(Saved data entries)
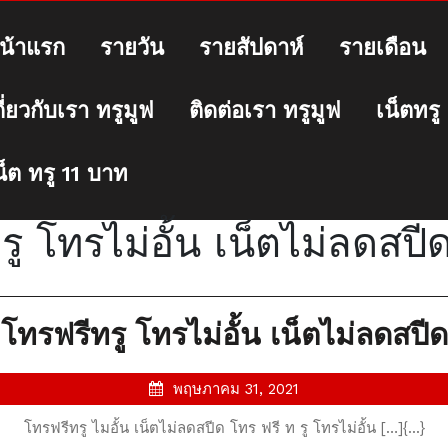
น้าแรก
รายวัน
รายสัปดาห์
รายเดือน
กี่ยวกับเรา ทรูมูฟ
ติดต่อเรา ทรูมูฟ
เน็ตทรู
น็ต ทรู 11 บาท
ู โทรไม่อั้น เน็ตไม่ลดสปี
โทรฟรีทรู โทรไม่อั้น เน็ตไม่ลดสปีด
พฤษภาคม
พฤษภาคม 31, 2021
31,
โทรฟรีทรู ไมอั้น เน็ตไม่ลดสปีด โทร ฟรี ท รู โทรไม่อั้น […]{...}
2021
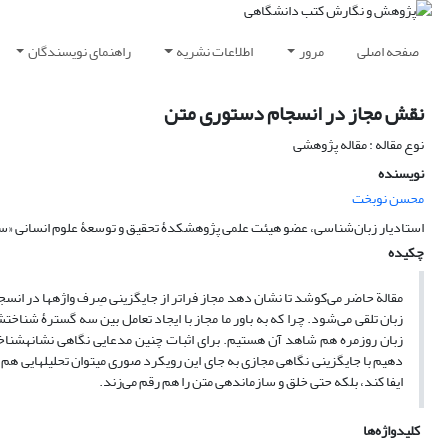
صفحه اصلی
مرور
اطلاعات نشریه
راهنمای نویسندگان
نقش مجاز در انسجام دستوری متن
نوع مقاله : مقاله پژوهشی
نویسنده
محسن نوبخت
استادیار زبان‌شناسی، عضو هیئت علمی پژوهشکدۀ تحقیق و توسعۀ علوم انسانی «
چکیده
مقالة حاضر می‌کوشد تا نشان دهد مجاز فراتر از جایگزینی صِرف واژه‏ها در انسجام
زبان تلقی می‌شود. چرا که به باور ما مجاز با ایجاد تعامل بین سه گسترۀ شناخت
دهیم با جایگزینی نگاهی مجازی به جای این رویکرد صوری می‏توان تحلیل‏هایی هم فر
ایفا کند، بلکه حتی خلق و سازماندهی متن را هم رقم می‌زند.
کلیدواژه‌ها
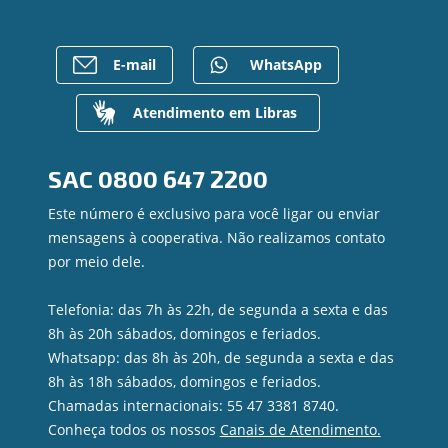
Notícias
Rede de Atendimento
FALE CONOSCO
Investimentos
Bens à venda
Postos de Atendimento
Previdência
Mapa do site
Caixa Eletrônico
E-mail
WhatsApp
Para empresas
Gerenciar Cookies
Regularização de dívidas
Valores a Receber
Atendimento em Libras
Contato
Canal de Ética
SAC
0800 647 2200
Ouvidoria
Privacidade e segurança
Este número é exclusivo para você ligar ou enviar
mensagens à cooperativa. Não realizamos contato
por meio dele.
Telefonia: das 7h às 22h, de segunda a sexta e das
8h às 20h sábados, domingos e feriados.
Whatsapp: das 8h às 20h, de segunda a sexta e das
8h às 18h sábados, domingos e feriados.
Chamadas internacionais: 55 47 3381 8740.
Conheça todos os nossos
Canais de Atendimento.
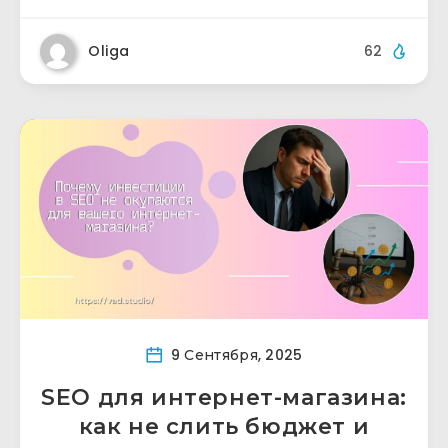
Oliga
62
9 Сентября, 2025
SEO для интернет-магазина:
как не слить бюджет и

Activity – Word-for-word output of every record is needed, with images omitted.

Response to this task –
น้าแรก
รายวัน
รายสัปดาห์
รายเดือน
กี่ยวกับเรา ทรูมูฟ
ติดต่อเรา ทรูมูฟ
เน็ตทรู
น็ต ทรู 11 บาท
ู โทรไม่อั้น เน็ตไม่ลดสปี
โทรฟรีทรู โทรไม่อั้น เน็ตไม่ลดสปีด
พฤษภาคม
พฤษภาคม 31, 2021
31,
โทรฟรีทรู ไมอั้น เน็ตไม่ลดสปีด โทร ฟรี ท รู โทรไม่อั้น […]{...}
2021
صفحه اصلی
مرور
اطلاعات نشریه
راهنمای نویسندگان
نقش مجاز در انسجام دستوری متن
نوع مقاله : مقاله پژوهشی
نویسنده
محسن نوبخت
استادیار زبان‌شناسی، عضو هیئت علمی پژوهشکدۀ تحقیق و توسعۀ علوم انسانی «
چکیده
مقالة حاضر می‌کوشد تا نشان دهد مجاز فراتر از جایگزینی صِرف واژه‏ها در انسجام
زبان تلقی می‌شود. چرا که به باور ما مجاز با ایجاد تعامل بین سه گسترۀ شناخت
دهیم با جایگزینی نگاهی مجازی به جای این رویکرد صوری می‏توان تحلیل‏هایی هم فر
ایفا کند، بلکه حتی خلق و سازماندهی متن را هم رقم می‌زند.
کلیدواژه‌ها
Notícias
Rede de Atendimento
FALE CONOSCO
Investimentos
Bens à venda
Postos de Atendimento
Previdência
Mapa do site
Caixa Eletrônico
E-mail
WhatsApp
Para empresas
Gerenciar Cookies
Regularização de dívidas
Valores a Receber
Atendimento em Libras
Contato
Canal de Ética
SAC
0800 647 2200
Ouvidoria
Privacidade e segurança
Este número é exclusivo para você ligar ou enviar
mensagens à cooperativa. Não realizamos contato
por meio dele.
Telefonia: das 7h às 22h, de segunda a sexta e das
8h às 20h sábados, domingos e feriados.
Whatsapp: das 8h às 20h, de segunda a sexta e das
8h às 18h sábados, domingos e feriados.
Chamadas internacionais: 55 47 3381 8740.
Conheça todos os nossos
Canais de Atendimento.
Oliga
62
9 Сентября, 2025
SEO для интернет-магазина:
как не слить бюджет и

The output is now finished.